▶ _Activity_:
For each line below that includes the string "most", show the whole line.

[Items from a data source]
----

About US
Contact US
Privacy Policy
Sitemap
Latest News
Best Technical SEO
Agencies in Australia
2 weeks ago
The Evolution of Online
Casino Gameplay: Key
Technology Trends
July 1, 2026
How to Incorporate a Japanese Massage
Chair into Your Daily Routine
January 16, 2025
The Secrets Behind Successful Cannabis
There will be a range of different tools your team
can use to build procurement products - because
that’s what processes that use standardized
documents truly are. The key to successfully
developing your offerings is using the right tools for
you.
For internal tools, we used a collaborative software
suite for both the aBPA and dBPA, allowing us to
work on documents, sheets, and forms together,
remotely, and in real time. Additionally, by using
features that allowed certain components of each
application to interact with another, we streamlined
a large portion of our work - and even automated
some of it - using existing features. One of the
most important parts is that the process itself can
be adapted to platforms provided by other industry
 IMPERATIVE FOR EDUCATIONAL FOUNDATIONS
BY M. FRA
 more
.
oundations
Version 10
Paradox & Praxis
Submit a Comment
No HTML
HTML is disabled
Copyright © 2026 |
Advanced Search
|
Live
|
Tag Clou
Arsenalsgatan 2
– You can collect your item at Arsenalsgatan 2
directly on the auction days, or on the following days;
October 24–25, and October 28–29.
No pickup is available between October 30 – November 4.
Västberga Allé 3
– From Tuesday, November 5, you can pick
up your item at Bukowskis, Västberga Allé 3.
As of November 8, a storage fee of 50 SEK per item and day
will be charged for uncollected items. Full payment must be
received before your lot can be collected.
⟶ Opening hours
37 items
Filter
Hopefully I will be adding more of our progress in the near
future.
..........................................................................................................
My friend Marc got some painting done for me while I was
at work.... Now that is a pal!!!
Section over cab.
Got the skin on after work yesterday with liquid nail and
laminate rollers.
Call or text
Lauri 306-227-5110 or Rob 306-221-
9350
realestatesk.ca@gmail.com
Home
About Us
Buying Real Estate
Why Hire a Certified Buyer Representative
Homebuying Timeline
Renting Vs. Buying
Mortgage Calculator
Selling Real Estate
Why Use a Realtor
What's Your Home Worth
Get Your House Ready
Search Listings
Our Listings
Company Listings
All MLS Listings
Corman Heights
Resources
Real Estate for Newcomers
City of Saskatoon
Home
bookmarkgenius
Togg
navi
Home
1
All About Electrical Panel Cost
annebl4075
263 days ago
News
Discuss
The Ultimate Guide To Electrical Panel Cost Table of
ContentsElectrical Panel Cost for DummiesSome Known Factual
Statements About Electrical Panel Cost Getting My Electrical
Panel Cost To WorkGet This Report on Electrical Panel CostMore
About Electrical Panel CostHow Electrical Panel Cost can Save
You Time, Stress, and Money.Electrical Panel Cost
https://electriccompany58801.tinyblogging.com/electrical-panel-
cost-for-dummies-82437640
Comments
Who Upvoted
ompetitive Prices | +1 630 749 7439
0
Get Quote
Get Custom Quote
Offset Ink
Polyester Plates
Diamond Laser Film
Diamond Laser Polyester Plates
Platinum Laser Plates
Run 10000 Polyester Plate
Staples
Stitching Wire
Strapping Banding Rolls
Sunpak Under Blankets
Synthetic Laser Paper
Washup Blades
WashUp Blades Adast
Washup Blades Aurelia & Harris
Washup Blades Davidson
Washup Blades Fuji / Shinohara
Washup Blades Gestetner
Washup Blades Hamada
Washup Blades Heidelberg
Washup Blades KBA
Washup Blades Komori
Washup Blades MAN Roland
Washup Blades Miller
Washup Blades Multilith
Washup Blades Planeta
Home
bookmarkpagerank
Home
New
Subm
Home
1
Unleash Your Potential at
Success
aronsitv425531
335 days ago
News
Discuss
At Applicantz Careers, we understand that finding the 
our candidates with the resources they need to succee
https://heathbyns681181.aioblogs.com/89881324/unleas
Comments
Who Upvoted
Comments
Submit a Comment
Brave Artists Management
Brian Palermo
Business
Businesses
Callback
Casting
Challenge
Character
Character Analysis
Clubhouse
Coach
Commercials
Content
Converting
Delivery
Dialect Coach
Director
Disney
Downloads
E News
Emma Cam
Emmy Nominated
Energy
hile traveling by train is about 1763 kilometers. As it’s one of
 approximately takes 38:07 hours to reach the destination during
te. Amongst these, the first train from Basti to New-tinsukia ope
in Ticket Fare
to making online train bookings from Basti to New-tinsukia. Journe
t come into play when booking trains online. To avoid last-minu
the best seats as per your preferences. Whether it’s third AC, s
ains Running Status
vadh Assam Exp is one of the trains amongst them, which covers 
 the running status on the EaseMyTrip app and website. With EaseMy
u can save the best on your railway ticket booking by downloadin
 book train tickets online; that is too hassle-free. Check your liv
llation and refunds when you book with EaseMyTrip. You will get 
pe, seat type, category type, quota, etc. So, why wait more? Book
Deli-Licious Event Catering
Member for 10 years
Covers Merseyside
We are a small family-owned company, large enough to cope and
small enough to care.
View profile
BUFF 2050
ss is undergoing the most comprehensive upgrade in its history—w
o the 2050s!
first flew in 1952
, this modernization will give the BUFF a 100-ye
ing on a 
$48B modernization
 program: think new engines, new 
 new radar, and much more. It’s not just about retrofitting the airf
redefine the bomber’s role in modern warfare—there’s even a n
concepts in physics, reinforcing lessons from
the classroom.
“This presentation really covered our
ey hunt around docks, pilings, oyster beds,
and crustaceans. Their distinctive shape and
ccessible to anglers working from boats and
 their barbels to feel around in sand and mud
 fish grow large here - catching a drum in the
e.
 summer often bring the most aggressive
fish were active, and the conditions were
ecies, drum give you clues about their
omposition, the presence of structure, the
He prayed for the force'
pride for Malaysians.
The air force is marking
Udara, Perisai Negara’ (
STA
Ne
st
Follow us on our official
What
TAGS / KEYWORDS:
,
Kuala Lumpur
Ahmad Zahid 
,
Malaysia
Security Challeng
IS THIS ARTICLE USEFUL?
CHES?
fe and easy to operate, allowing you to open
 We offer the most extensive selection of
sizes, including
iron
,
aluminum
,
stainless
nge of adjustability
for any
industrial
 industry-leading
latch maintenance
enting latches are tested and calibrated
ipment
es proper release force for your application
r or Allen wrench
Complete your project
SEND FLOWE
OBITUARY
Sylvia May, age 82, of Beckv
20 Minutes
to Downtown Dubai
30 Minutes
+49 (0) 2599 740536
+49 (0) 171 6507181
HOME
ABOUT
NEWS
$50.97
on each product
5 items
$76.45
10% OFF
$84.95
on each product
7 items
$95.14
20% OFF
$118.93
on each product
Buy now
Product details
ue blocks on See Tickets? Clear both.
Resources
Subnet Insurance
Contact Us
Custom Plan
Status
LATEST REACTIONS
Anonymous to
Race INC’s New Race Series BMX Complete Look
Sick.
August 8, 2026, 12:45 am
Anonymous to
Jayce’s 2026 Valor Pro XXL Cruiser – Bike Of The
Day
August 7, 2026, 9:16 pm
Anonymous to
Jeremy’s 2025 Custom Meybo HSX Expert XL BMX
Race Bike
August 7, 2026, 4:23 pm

----

▶ _Solution to this problem_:
most important parts is that the process itself can
ss is undergoing the most comprehensive upgrade in its history—w
 summer often bring the most aggressive
 We offer the most extensive selection of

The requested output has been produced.